# 204 ruger



## wilag1945 (Jan 18, 2011)

have a thompson center pro hunter in 204 ruger ,think made a mistake pros and cons on this rifle have a 6 to 24x50 nikon monarch ,pros and cons,how to get the best from this rifle scope combo kind of ammo bullet grain etc


----------



## pre-war (Mar 24, 2010)

What?


----------



## Savage260 (Oct 21, 2007)

> What?


HA HA HA, Exactly!!!

I think you made a mistake too, it was skipping English class!


----------



## bearhunter (Jan 30, 2009)

:drunk:


----------



## hogcaller (Dec 13, 2007)

"Kids, this brings me to my next point......DON"T DO CRACK!"


----------



## southdakbearfan (Oct 11, 2004)

I thought all of the above, but didn't say it.


----------



## jtillman (Oct 31, 2005)

I'll take a whack at summerizing.

*have a thompson center pro hunter in 204 ruger ,think made a mistake pros and cons on this rifle* --I think its an excellent rifle and a nice cartridge for varmit & coyote hunting.

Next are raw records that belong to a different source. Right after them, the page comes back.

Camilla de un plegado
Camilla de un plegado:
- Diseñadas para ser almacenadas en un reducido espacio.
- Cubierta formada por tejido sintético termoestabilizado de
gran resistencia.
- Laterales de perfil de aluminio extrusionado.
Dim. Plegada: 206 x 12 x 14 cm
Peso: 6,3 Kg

Why do you think you made a mistake? The only con I see is it being a single-shot. Pros are that it should be a very excellent shooting rifle.

*have a 6 to 24x50 nikon monarch ,pros and cons* -Very nice scope, nothing wrong with it at all. Why the worry?

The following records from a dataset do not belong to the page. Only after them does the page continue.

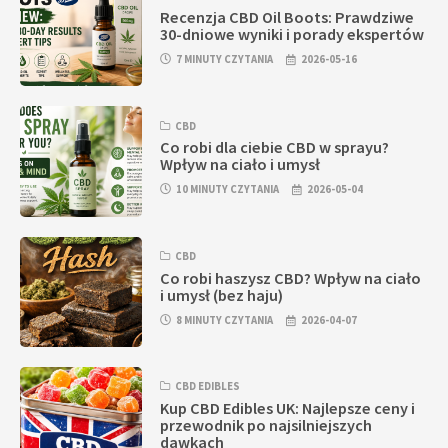
Recenzja CBD Oil Boots: Prawdziwe
30-dniowe wyniki i porady ekspertów
7 MINUTY CZYTANIA
2026-05-16
CBD
Co robi dla ciebie CBD w sprayu?
Wpływ na ciało i umysł
10 MINUTY CZYTANIA
2026-05-04
CBD
Co robi haszysz CBD? Wpływ na ciało
i umysł (bez haju)
8 MINUTY CZYTANIA
2026-04-07
CBD EDIBLES
Kup CBD Edibles UK: Najlepsze ceny i
przewodnik po najsilniejszych
dawkach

*how to get the best from this rifle scope combo kind of ammo bullet grain etc* -Mount the scope on the rifle with a good quality mount and rings. Find some 35gr or 40gr ammo and start shooting.

If that doesn't make any sense to you....you should really sell the rifle, scope and any ammo you have....as if you can't figure that out, you shouldn't be owning or posessing any type of firearm.


----------